Mohamad Mohty, MD, PhD, Professor of Hematology at Sorbonne University and Head of the Hematology and Cellular Therapy Department at the Saint Antoine Hospital in Paris, discusses EBV+ PTLD is an aggressive lymphoma that occurs following bone marrow transplant (also known as hematopoietic stem cell transplant, or HCT) or solid organ transplant (SOT). Two Phase 3 clinical studies are underway (MATCH and ALLELE) to evaluate tab-cel in patients with EBV+ PTLD who have failed rituximab following HCT or SOT.

In a study evaluating the activity of tab-cel in treating CNS EBV + PTLD in patients who have failed prior rituximab therapy, the overall response rate was 63 percent of the 19 patients treated in the study. The one-year overall survival (OS) was 60% with responding and non-responding patients demonstrating a one-year OS of 92% and 14%, respectively. Since its discovery as the first human oncovirus, Epstein-Barr virus (EBV) has been implicated in the development of a wide range of lymphoproliferative disorders, including lymphomas and other cancers. EBV is widespread in all human populations and persists as a lifelong, asymptomatic infection.

In immunocompromised patients, such as those undergoing allogeneic hematopoietic cell transplants (HCT) or solid organ transplants (SOT), EBV associated post-transplant lymphoproliferative disorder (EBV+ PTLD), represents a life-threatening condition.

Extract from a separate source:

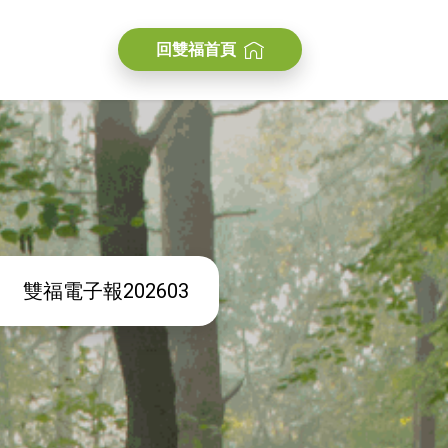
回雙福首頁
雙福電子報202603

Median overall survival in patients with EBV+ PTLD following HCT who have failed rituximab-based first line therapy is 16-56 days. In EBV+ PTLD following SOT, patients failing rituximab experience increased chemotherapy-induced treatment-related mortality compared to other lymphoma patients. One- and two-year survival in patients with high-risk EBV+ PTLD following SOT is 36% and 0%, respectively.

Tab-cel is an off-the-shelf, allogeneic T-cell immunotherapy in Phase 3 development, has the potential to become the first off-the-shelf, allogeneic T-cell immunotherapy to reach the market.